We have evaluated the accuracy of seasonal and decadal predictions using the CMIP5 forcing scenario. Upgrading to the CMIP6 forcing scenarios should result in a better representation of the external forcing and the system’s response to it. This upgrade can have different impacts on global prediction skill. For example, Borchert et al. (2021) found that the use of CMIP6 forcings may lead to improved decadal prediction of the North Atlantic SPG SST, whereas Wu et al. (2023) shows that the inclusion of historic volcanic forcing significantly degrades the forecast skill of multiyear-to-decadal SST in the central-eastern tropical Pacific. Our CMIP6 implementation in NorCPM performed poorer than the one using CMIP5 forcing (Bethke et al. 2021; Passos et al. 2023), which motivated our choice to use CMIP5 forcing here. We do not expect that the use of different forcing would lead to very different conclusions, as the skill of assimilation relies primarily on synchronizing internal variability.

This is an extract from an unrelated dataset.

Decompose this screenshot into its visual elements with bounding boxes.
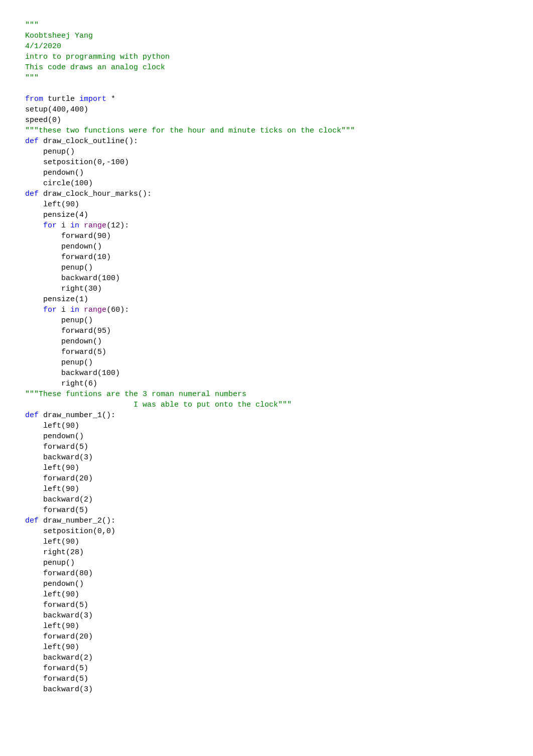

In future work, we will explore ways of preserving the reliability of the ensemble at the ocean–atmosphere interface when combining atmospheric nudging with ocean data assimilation. A substantial limitation of the current approach is that we are nudging toward a deterministic reconstruction of the atmosphere. As such, this approach disregards the atmospheric reanalysis error and causes the ensemble spread to collapse. We will, therefore, nudge toward an atmospheric ensemble reanalysis (e.g., ERA5). Note also that our current study uses ERA-interim, which performs poorer than the latest ERA5. The new simulations will give us a chance to compare the impact of the upgrade of our atmospheric reanalysis data set. Furthermore, models used for producing atmospheric reanalyses have considerably higher resolution than the atmosphere model in our ESM, and representation error (e.g., Janjić et al. 2018) may also induce a collapse of the ensemble spread (Anderson 2001). Therefore, we will complement the system with ad-hoc techniques such as inflation (Anderson 2001; El Gharamti et al. 2021), atmospheric perturbation (Houtekamer and Derome 1995) and consider using a weaker nudging. Once the system is well calibrated for ocean and atmospheric constrain, we will explore the potential of strongly coupled data assimilation (Penny et al. 2017; Sandery et al. 2020; Liu et al. 2013).

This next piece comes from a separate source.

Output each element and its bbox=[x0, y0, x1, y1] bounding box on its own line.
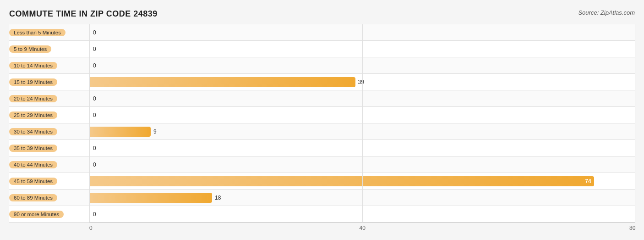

We have also seen that full-field and anomaly nudging initialization have advantages. To date, models have biases that are typically larger than the variability being predicted (Palmer and Stevens 2019). However, we foresee that the advantages of the full-field initialization approach will one day out-compete its caveats due to model improvement (for example, using higher resolution (e.g., Hewitt et al. 2017)), and better observational data (more numerous and comprehensive). Furthermore, several methods are being developed to handle climate biases with NorCPM, namely: anomaly coupling (Counillon et al. 2021), multivariate parameter estimation (Singh et al. 2022), super-resolution (Barthélémy et al. 2022) and supermodelling (Counillon et al. 2023; Schevenhoven and Carrassi 2021; Schevenhoven et al. 2023).